Accordingly, power from the processor device is supplied to the
electronic endoscope on the basis of electromagnetic induction
without any connection wires. Then, the radio transmission and
reception circuits convert a video signal and a control signal into
a radio frequency based on a predetermined radio communication
method. This radio frequency (electric wave) is transmitted or
received by wire via the transmission line. This radio
communication method may be any of those for various frequency
bands, but Bluetooth, IEEE801. 11 (a, b), or the like may also be
used.
[0014] With such an arrangement, the electronic endoscope and the
external device can be electrically connected together (signal
lines and power lines) using, for example, one coaxial cable. This
makes the apparatus more reliable in terms of electric connections
and favorably eliminates the disadvantages of the conventional
multi-pin structure.
BRIEF DESCRIPTION OF THE DRAWINGS
[0015] FIG. 1 is a circuit block diagram showing the configuration
of an electronic endoscope apparatus according to an embodiment of
the present invention;
[0016] FIG. 2 is a diagram showing a specific connection
arrangement for devices in the electronic endoscope apparatus
according to this embodiment;
[0017] FIGS. 3A and 3B are diagrams showing how the electronic
endoscope apparatus according to this embodiment is compatible with
a conventional scope; and
[0018] FIG. 4 is a diagram showing a processor device in a
conventional electronic endoscope apparatus and a scope-side cable
connector section.
DETAILED DESCRIPTION OF THE PREFERRED EMBODIMENTS
[0019] FIGS. 1 and 2 show the configuration of an electronic
endoscope apparatus according to an embodiment. As shown in FIG. 2,
the electronic endoscope apparatus is composed of a scope
(electronic endoscope) 10, a light source device 11, a processor
device 12, and the like. The scope 10 has a leading end portion
10A, an operation section 10B, a light source-side connector
(section) 10C, and a processor-side connector 10D. The light
source-side connector 10C is connected to the light source device
11. The processor-side connector 10D is connected to the processor
device 12. A connection portion of a light guide 15 of the light
source-side connector 10C is connected to the light source device
11 via an insulating member in order to maintain isolation. The
light source device 11 is provided with a light source lamp 14.

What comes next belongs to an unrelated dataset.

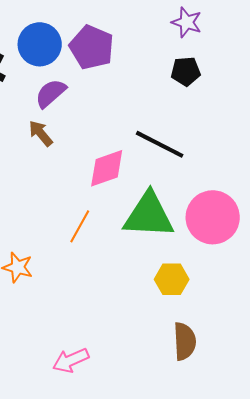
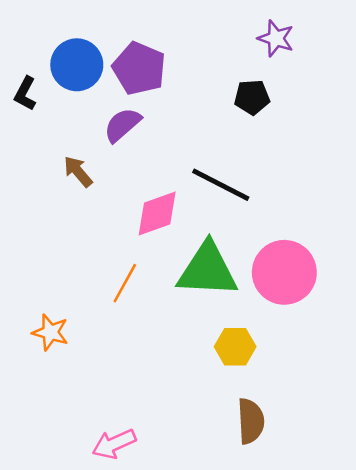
purple star: (187, 22) -> (276, 38), moved
purple semicircle: (51, 93) -> (122, 125), moved

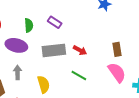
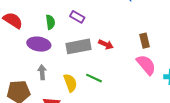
green line: (79, 75) -> (94, 78), moved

Light from the lamp 14 is guided to the scope leading end portion
10A via the light guide 15. An object is thus irradiated with the
light. The scope leading end portion 10A is provided with a CCD 16
that is a solid image pickup element. The CCD 16 picks up an image
of the object on the basis of irradiations with light from the
light guide 15.
[0020] In FIG. 1, the scope 10 is provided with a timing generator
18 that generates and outputs various timing signals including
driving signals for the CCD 16, a microcomputer 19 that controls
various circuits in the scope 10, a correlation double
sampling/automatic gain control (CDS/AGC) circuit 20 that carries
out correlation double sampling and automatic gain control, a modem
21 that carries out modulations and demodulations required to
convert (or inversely convert) a video signal and a control signal
obtained by the CCD 16 into a radio frequency (band) based on a
radio communication method, and a transmission and reception
section (T/R) 22 that executes a conversion (up conversion) and an
inverse conversion (down conversion) between a modulation frequency
and a radio frequency obtained by the modem 21. The modem 21 and
the transmission and reception section 22 constitute a transmission
and reception circuit.
[0021] The radio communication method may be any of those for
various frequency bands from 30 MHz to 300 GHz, including short
waves, microwaves, and millimeter waves. In recent years, much
attention has been paid to Bluetooth, IEEE801. 11 (a, b), and the
like utilizing a 2.45 GHz band. These radio communication methods
may be used for the present invention.
[0022] Furthermore, the scope 10 is provided with a secondary coil
24b constituting electromagnetic coupling means and a power supply
circuit 25. The secondary coil 24b is arranged on a surface of the
light source-side connector 10C which is closer to the light source
device 11, for example, as shown in FIG. 2. On the other hand, a
surface of the light source device 11 to which the connector 10C is
opposite is provided with a primary coil 24a electromagnetically
coupled to the secondary coil 24b. The primary coil 24a and the
secondary coil 24b constitute electromagnetic coupling means for
supplying power on the basis of electromagnetic induction.
Furthermore, as shown in FIG. 1, the primary coil 24a is connected
to a power supply circuit 30 via a power supply (PS) control
section 29. The power supply circuit 30 is connected to a
commercial power source using a plug socket 31.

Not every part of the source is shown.